Ho dovuto aspettare un paio i giorni prima di scrivere un post sull’argomento perché ho dovuto farmi alcune sane letture. No, non devo parlare di fisica quantistica, bensì della copertina di un fumetto, che è stata portata alla mia attenzione da un amico che – per sua stessa ammissione – mi aspettava al varco.

Il fatto: l’artista Rafael Albuquerque aveva preparato per la cover variant del numero 41 di Bat Girl questa copertina.

Immagine “rubata” a OrgoglioNerd!

Doveva essere un omaggio a “The Killing Joke”, capolavoro (a detta di tutti) di Alan Moore e Brian Bolland, una storia “forte” in cui la Bat Girl – al secolo Barbara Gordon – ne subisce di ogni da quel pazzo scriteriato di joker. Della serie che le spara, lasciandola in sedia a rotelle e presumibilmente la stupra (ma questo non è assodato, è solo lasciato intendere).

Ebbene, apriti cielo.

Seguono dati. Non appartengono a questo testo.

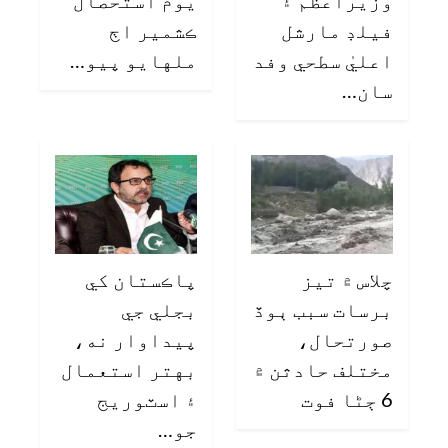
فيلڊ مارشل
ڪشمير اڄ
اعليٰ سطحي وفد
ملهايو پيو…
سان…
چلاس ۾ تيز
پاڪستان کي
برسات سبب ٻوڏ
بجلي جي
صورتحال،
پيداوار نه،
مختلف حادثن ۾
بهتر استعمال
6 ڄڻا فوت
۽ اسٽوريج
جو…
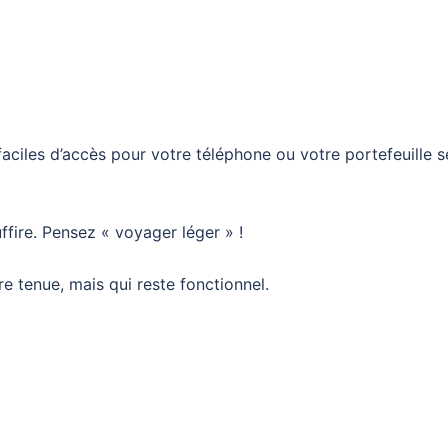
ciles d’accès pour votre téléphone ou votre portefeuille s
fire. Pensez « voyager léger » !
e tenue, mais qui reste fonctionnel.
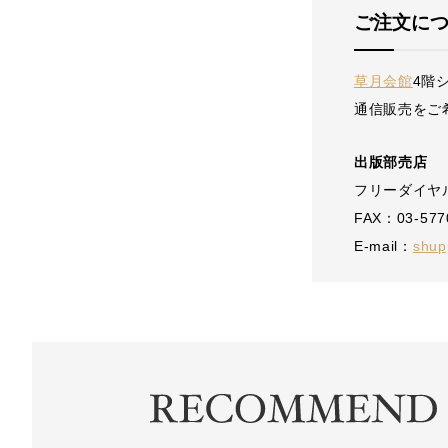
ご注文に
草月会館
4階
通信販売をご
出版部売店
フリーダイヤル：
FAX：03-577
E-mail：
shup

Moltissime proteste sono nate in rete, accusando questa copertina anche di aver ucciso l’Uomo Ragno. (ma no, ragazzi, la DC è la DC e la Marvel è la Marvel.)

Ora, sicuramente è una copertina disturbante. Di indubbio valore artistico e per gli appassionati una grave perdita. Sì, perché sotto le pressioni di una certa opinione pubblica l’autore stesso ha chiesto alla DC comics di non pubblicarla e questo è avvenuto.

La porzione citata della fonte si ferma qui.